With set designs by Ken Adam, this is a plush and satisfying production with a sharp period sense and a lot of other friendly and welcome faces in the cast, including Joel Grey as Lowenstein, Samantha Eggar as Mary Watson, Jeremy Kemp as Baron Karl von Leinsdorf, Georgia Brown, Jill Townsend as Mrs Holmes and Regine.
Nicholas Meyer provides the screenplay, adapting his own 1974 novel, supposedly based on a ‘lost manuscript’ of the late Dr John H Watson. Meyer followed it with The West End Horror (1976) and The Canary Trainer (1993), neither of which has been filmed.
The Seven-Per-Cent Solution runs 113 minutes, is released by Universal Pictures, is shot by Oswald Morris, and is scored by John Addison.

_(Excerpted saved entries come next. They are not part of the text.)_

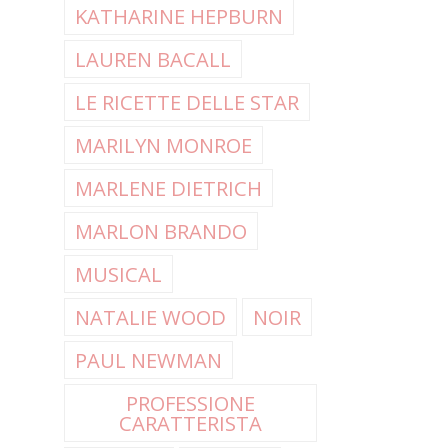
KATHARINE HEPBURN
LAUREN BACALL
LE RICETTE DELLE STAR
MARILYN MONROE
MARLENE DIETRICH
MARLON BRANDO
MUSICAL
NATALIE WOOD
NOIR
PAUL NEWMAN
PROFESSIONE
CARATTERISTA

It was shot at Pinewood Studios with location work in the UK and Austria, including the Austrian National Library. Freud’s tennis match/duel with Baron von Leinsdorf was filmed at the Queen’s Club in West Kensington, London.
Meyer fought with Ross to be less faithful to his novel to make the film more cinematic. Meyer wanted Arkin to play Freud and Duvall to play Watson ‘in revolt’ against Nigel Bruce’s film portrayals of Watson as a Colonel Blimp-type character.
Gray reprised his role as Mycroft Holmes in the Jeremy Brett TV series, while Kemp played Dr Grimesby Roylott in the same series. Townsend was Williamson’s real-life wife.
Stephen Sondheim wrote ‘The Madame’s Song’ for the movie. It was later sung as ‘I Never Do Anything Twice’ in the Side By Side By Sondheim stage show and is on the cast recording.